Athletics were not the sole focus of Graff’s time at Andover however. He organizes his scrapbook into various sections as though he is segmenting different parts of his life. As a reader flips through his scrapbook, different sections reveal music and theatre programs, dance cards, and post cards. Sprinkled throughout the scrapbook are schedules for Bible study and discussion groups, suggesting Graff’s participation in the Christian community on campus. Graff also includes many seemingly insignificant items of ephemera: an excuse from gym class, notes calling him to the principal’s and the treasurer’s office, notices about money owed to the laundry service, to the Andover Bookstore, to the dancing academy, and to sporting goods stores, as well as a menu from an “Oriental Restaurant.” Although Graff does not include grade reports, he includes academic updates from the registrar which indicate that he does well in German and Geometry. He does not include much memorabilia from clubs on campus with the exception of one “Philo” schedule.

Graff’s prominent social status is apparent in the very first pages of the scrapbook, which are comprised of a sign-in log bearing the signatures, hometowns, and humorous messages of over thirty friends. He also includes many signed portraits of his friends, many of whom appear again in the sports photos and athletic brochures he saves. His scrapbook also contains numerous informal photos of Graff and his friends including pictures of them smiling, laughing, and cavorting around the school grounds. In two, pictured below, Graff and his friends grin out at the camera as they sit atop each other’s shoulders on the lawn outside an academic building.

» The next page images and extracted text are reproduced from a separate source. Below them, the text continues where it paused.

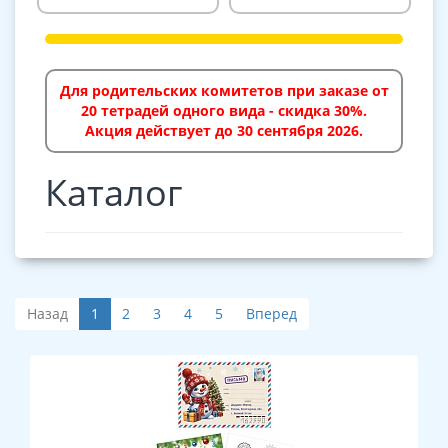
Для родительских комитетов при заказе от
20 тетрадей одного вида - скидка 30%.
Акция действует до 30 сентября 2026.
Каталог
Назад
1
2
3
4
5
Вперед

Graff also seems to be popular with girls. His scrapbook holds ample sources for investigating courtship rituals during this time period. His dance cards are filled with many different girls’ names, all of whom are referred to formally as “Miss.” In addition, many of Graff’s postcards come from female admirers. A few bear images of Vassar College on their fronts, and the rest are humorous cartoons, many of which poke fun at male-female relations. In one, pictured below, one of Graff’s admirers writes to arrange a rendezvous.